While the December report typically only includes minor revisions, surprises are always possible and could sway the futures. “That’s why they call them surprises,” said Weyer, adding that any major changes in the carryout numbers would be followed closely.

From a chart standpoint, corn futures hit contract lows in late-November but have since mostly trended higher.
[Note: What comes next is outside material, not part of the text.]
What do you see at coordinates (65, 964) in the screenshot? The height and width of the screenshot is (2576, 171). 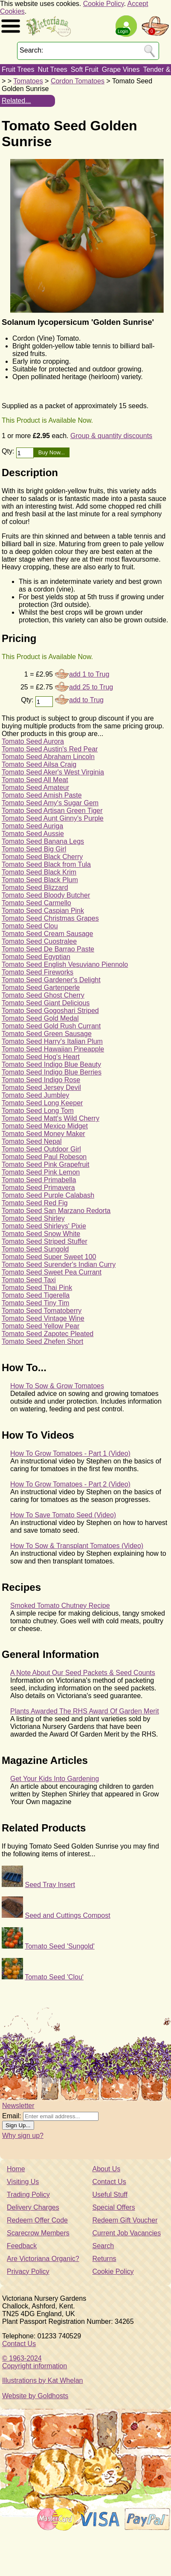 I see `Tomato Seed English Vesuviano Piennolo` at bounding box center [65, 964].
Weyer said there was no real fundamental reason for the rise, but expected the grain found spillover support from advances in wheat.

Chicago soft wheat futures also hit contract lows at the end of November before climbing higher, with the March contract recovering from a low of US$5.5625 per bushel on Nov. 27 to settle at US$6.3350 on Dec. 6.

Solid Chinese demand contributed to the rally in wheat, with the country purchasing just over one million tonnes of soft red winter wheat from the U.S. in the span of three days this week.

Going into the year end, if there’s another large Chinese purchase taking prices above US$6.50, Weyer said the next upside target for March Chicago wheat would come in around the 200-day moving average near US$6.70.

Meanwhile, soybeans have come under some pressure and dipped below the US$13.00 per bushel level in recent sessions. A close below US$12.95 would set the stage for a test of the next downside target of US$12.75, according to Weyer.

— Phil Franz-Warkentin is an associate editor/analyst with MarketsFarm in Winnipeg.